# Empirical Analysis of Supervised Learning Algorithms Across Diverse Data Domains #
**Author:** Anthony Mitine \
**Course:** COGS 118A. Supervised Machine Learning Algorithms\
**Date:** December 11, 2025 

## Overview ##

In this study, I empirically evaluated the performance of five distinct supervised learning classifiers, Random Forest, XGBoost, Support Vector Machines (SVM), Logistic Regression, and K-Nearest Neighbors (KNN), across four datasets of varying dimensionality and domain (Adult, Letter Recognition, Spambase, and Mushroom). Following the experimental protocols established by Caruana and Niculescu-Mizil, I analyzed the impact of training set size on generalization error. My results demonstrated that ensemble methods (XGBoost and Random Forest) consistently outperform single estimators on complex tabular data, while geometric methods (SVM and KNN) excel in spatial domains like character recognition. Furthermore, I confirmed that increasing training data volume yields diminishing returns, with the most significant gains observed in lower-data regimes.

**Link to Report**: https://drive.google.com/file/d/1PMA40ckfMYAHLKYzF6gttpJsSe3N4vKU/view?usp=sharing

In [1]:
# Importing all needed libraries
import warnings
# filter out the specific threadpoolctl warning
warnings.filterwarnings("ignore", category=RuntimeWarning, module="threadpoolctl")

import pandas as pd
import numpy as np
import time
import matplotlib.pyplot as plt
import seaborn as sns
from ucimlrepo import fetch_ucirepo
from sklearn.model_selection import train_test_split, RandomizedSearchCV
from sklearn.preprocessing import StandardScaler, OneHotEncoder
from sklearn.compose import ColumnTransformer
from sklearn.pipeline import Pipeline

In [2]:
# Importing all needed classifiers
from sklearn.svm import SVC
from sklearn.ensemble import RandomForestClassifier
from xgboost import XGBClassifier
from sklearn.linear_model import LogisticRegression
from sklearn.neighbors import KNeighborsClassifier
from sklearn.metrics import accuracy_score

## Experiment Configuration

Here we define the experimental hyperparameters.

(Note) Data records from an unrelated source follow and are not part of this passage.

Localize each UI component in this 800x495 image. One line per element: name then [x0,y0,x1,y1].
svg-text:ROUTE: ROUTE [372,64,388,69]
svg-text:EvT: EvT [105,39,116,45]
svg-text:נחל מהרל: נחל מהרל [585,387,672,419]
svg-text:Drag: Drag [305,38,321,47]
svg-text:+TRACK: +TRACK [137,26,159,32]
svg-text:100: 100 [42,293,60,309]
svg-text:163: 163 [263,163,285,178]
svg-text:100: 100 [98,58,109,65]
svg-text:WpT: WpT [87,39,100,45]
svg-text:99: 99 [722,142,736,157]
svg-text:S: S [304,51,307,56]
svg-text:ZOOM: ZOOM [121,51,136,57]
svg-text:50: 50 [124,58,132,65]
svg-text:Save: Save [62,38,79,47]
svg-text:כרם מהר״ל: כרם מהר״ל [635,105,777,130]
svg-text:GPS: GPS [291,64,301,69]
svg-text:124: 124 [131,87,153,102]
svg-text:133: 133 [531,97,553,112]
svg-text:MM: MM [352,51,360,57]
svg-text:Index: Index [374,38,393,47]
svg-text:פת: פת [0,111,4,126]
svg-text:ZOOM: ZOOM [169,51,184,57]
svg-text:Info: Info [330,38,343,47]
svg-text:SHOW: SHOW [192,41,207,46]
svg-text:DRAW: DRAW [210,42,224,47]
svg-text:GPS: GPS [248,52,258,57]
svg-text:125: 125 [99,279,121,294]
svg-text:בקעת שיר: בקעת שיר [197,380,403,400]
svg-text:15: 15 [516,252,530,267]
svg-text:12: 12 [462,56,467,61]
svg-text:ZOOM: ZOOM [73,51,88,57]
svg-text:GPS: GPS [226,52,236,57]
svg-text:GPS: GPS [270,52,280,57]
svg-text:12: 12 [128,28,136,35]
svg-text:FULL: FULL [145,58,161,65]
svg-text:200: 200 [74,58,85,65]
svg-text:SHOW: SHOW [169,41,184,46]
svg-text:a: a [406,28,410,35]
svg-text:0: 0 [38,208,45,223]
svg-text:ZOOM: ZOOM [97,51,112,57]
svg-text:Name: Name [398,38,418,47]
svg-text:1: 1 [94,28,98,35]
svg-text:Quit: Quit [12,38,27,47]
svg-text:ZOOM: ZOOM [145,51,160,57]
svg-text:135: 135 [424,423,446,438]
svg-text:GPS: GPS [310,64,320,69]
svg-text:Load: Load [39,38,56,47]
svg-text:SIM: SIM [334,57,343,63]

We select four distinct datasets from the UCI repository (Adult, Letter, Spambase, Mushroom) to ensure diversity in problem domain. We also initialize the five classifiers (Random Forest, XGBoost, SVM, Logistic Regression, KNN) and define their hyperparameter search grids for the cross-validation process.

In [3]:
# Define the 4 datasets to use (Name, UCI ID)

datasets_config = {
    'adult': 2,       
    'letter': 59,     
    'spambase': 94,   
    'mushroom': 73    
}

# Partitions and Trials
partitions = [0.2, 0.5, 0.8] 
num_trials = 3 

# 5 classifiers 
model_param_grids = {
    'random_forest': {
        'model': RandomForestClassifier(n_jobs=-1, random_state=42),
        'params': {
            'classifier__n_estimators': [50, 100],
            'classifier__max_depth': [None, 10, 20],
            'classifier__min_samples_split': [2, 10]
        }
    },
    'xgboost': {
        'model': XGBClassifier(eval_metric='logloss', n_jobs=-1, random_state=42),
        'params': {
            'classifier__n_estimators': [50, 100],
            'classifier__learning_rate': [0.1, 0.3],
            'classifier__max_depth': [3, 6]
        }
    },
    'svm': {
        'model': SVC(random_state=42, cache_size=1000),
        'params': {
            'classifier__C': [0.1, 1, 10],
            'classifier__kernel': ['rbf'] 
        }
    },
    'logistic_regression': {
        'model': LogisticRegression(max_iter=1000, random_state=42),
        'params': {
            'classifier__C': [0.1, 1, 10],
            'classifier__solver': ['lbfgs', 'liblinear']
        }
    },
    'knn': {
        'model': KNeighborsClassifier(n_jobs=-1),
        'params': {
            'classifier__n_neighbors': [3, 5, 9],
            'classifier__weights': ['uniform', 'distance']
        }
    }
}

## Data Loading & Preprocessing

This function handles the extract, transform, and load process. It fetches datasets dynamically using the ucimlrepo API and applies dataset-specific preprocessing. This includes converting multi-class targets into binary classification problems (e.g., Letter 'A' vs. Not 'A') and cleaning missing values to prepare the feature matrices for training.

In [4]:
# Data loading   

def load_and_prep_data(name, uci_id):
    print(f"\n[data load] fetching {name} (id: {uci_id})...")
    
    try:
        dataset = fetch_ucirepo(id=uci_id)
        x = dataset.data.features
        y = dataset.data.targets

        # Preprocessing logic 
        
        # 1. Adult dataset 
        if name == 'adult':
            y = y.iloc[:, 0].astype(str) 
            y = y.apply(lambda val: 1 if '>50K' in val else 0)
            combined = pd.concat([x, y], axis=1).dropna()
            combined = combined.replace('?', np.nan).dropna()
            if len(combined) > 10000:
                 combined = combined.sample(10000, random_state=42)
            x = combined.iloc[:, :-1]
            y = combined.iloc[:, -1]

       # 2. Letter recognition 
        elif name == 'letter':
            y = y.iloc[:, 0]
            y = (y == 'A').astype(int)

        # 3. Spambase 
        elif name == 'spambase':
            y = y.iloc[:, 0]
            # Ensure no nans
            combined = pd.concat([x, y], axis=1).dropna()
            x = combined.iloc[:, :-1]
            y = combined.iloc[:, -1]

        # 4. Mushroom 
        elif name == 'mushroom':
            y = y.iloc[:, 0]
            # target is 'e' (edible) or 'p' (poisonous). 
            y = (y == 'p').astype(int)
            
            combined = pd.concat([x, y], axis=1).replace('?', np.nan).dropna()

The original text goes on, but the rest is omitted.